You’ve made the move from the west coast to the east coast. Has relocating from the San Francisco area to Maine changed your work, or your outlook on your work? Does the growth of the work / craft move in different settings? Inspirations change?
It’s changed in that I draw far less from live models and more from my imagination and photographs. My work has always had an element of the erotic in it, but I think (surprisingly) it has become more erotic since moving from San Francisco to Maine.
Maybe it’s the isolation that has allowed me to feel more freedom. The problem, of course, is that there is a much smaller market for—and acceptance of—erotic pictures here than in San Francisco. I really don’t have anywhere here to exhibit my work.
The rise of social media has made sharing art incredibly easy, but I still see artists with nudity in their work being shadow banned or just banned altogether. A door opened, but not equally for all niches. With mainstream media being of little help in advancing erotic art, how have you grown your audience over the years? Do you have a core group of collectors and galleries that you work with?
Social media has been great for allowing me to reach a much larger audience than was ever possible with more traditional ways of showing work, but unfortunately most sites have really cracked down on erotic work. It’s become quite difficult to comfortably share my work on Instagram—I’ve already had one account (with 37K followers) abruptly deleted, and I’m continually getting warnings on my new account.
I know there’s a big market for erotic art—I was selling quite a bit online a few years ago, before all the censorship started—it’s just a matter of getting it seen and made available to potential collectors. I love pushing the limits and doing very strange and sexy stuff but I find myself toning it down so it doesn’t get censored. It’s unfortunate that social media is in a position to dictate the kind of work artists make, but I think that happening to a lot of us.
Art depicting genitalia and other unseen / unshared parts of body often get the label of erotica. That label, or genre I guess, gets pushed to the side, going underground even in our modern world of social media and the internet. Is the erotica label something you think about, or perhaps aim for?
Definitely—I fully embrace the term. I don’t think there should be anything shameful about erotica. I do need to be careful when sharing on social media, where “erotica” is taboo, but I try not to let that affect what I do.

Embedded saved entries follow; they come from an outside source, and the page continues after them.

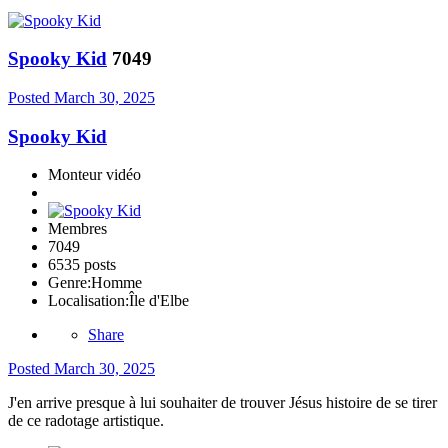
Spooky Kid
7049
Posted
March 30, 2025
Spooky Kid
Monteur vidéo
Membres
7049
6535 posts
Genre:
Homme
Localisation:
Île d'Elbe
Share
Posted
March 30, 2025
J'en arrive presque à lui souhaiter de trouver Jésus histoire de se tirer
de ce radotage artistique.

I love all forms of erotica—art and literature. And, in a way, I’m actually enjoying the challenge of creating erotic art that can get past the social media censors. It’s making for some very interesting work.
You rarely draw faces, but it is a joy when you do. They have a loose Schiele-like expressiveness that a drawing of something like a woman’s backside won’t have. Do you approach the drawing of a face differently than another body part?
Drawing faces is a challenge, especially if you’re really trying to capture a likeness of the sitter. I enjoy it very much though, and even though it’s more complex than most parts of the body, I approach it the same way.
There is a magic to your approach to shading, especially the subtle shifts in light and flesh. I think of your drawing Untitled (Le jardin luxuriant) and the rich black of her pubic hair and the perfect indents at the hips. There is so much going on, so much for the eye to take in, yet you never take us out the reality of it in order for the drawing to be interesting. The focus on realism against the almost unreal craft really enhances the feeling of magic for me.
It’s always sort of finding ways to combine the real and recognizable aspects of the figure with something more abstract and stylized. I try to remember that the drawing exists independently in the world—that it’s something unto itself and needn’t be strictly dependent on the source. I used to do a lot more work that was completely imagined—no reference material at all—and I’m working to bring a bit more of that spirit into my work.
I own two of your drawings and have sat with them, trying to see the how of what you do. The contour lines are there, then the graphite ebbs and flows, the tool seemingly never lifting off the paper. I try to draw daily, and I always tend to start from the eye or nostril. The darkest facial feature and work from there. Do you have a process that you like to follow; start at x, then y, etc.?
When I’m working with a model, I always take a moment at the start of the pose to really look closely and decide what part of the gesture I find most intriguing. It could be any part of the body—it just needs to be interesting and create a good composition. Once I decide on a portion of the figure to draw, I’ll just start in with the line work—maybe starting with more complex parts first and working out from there.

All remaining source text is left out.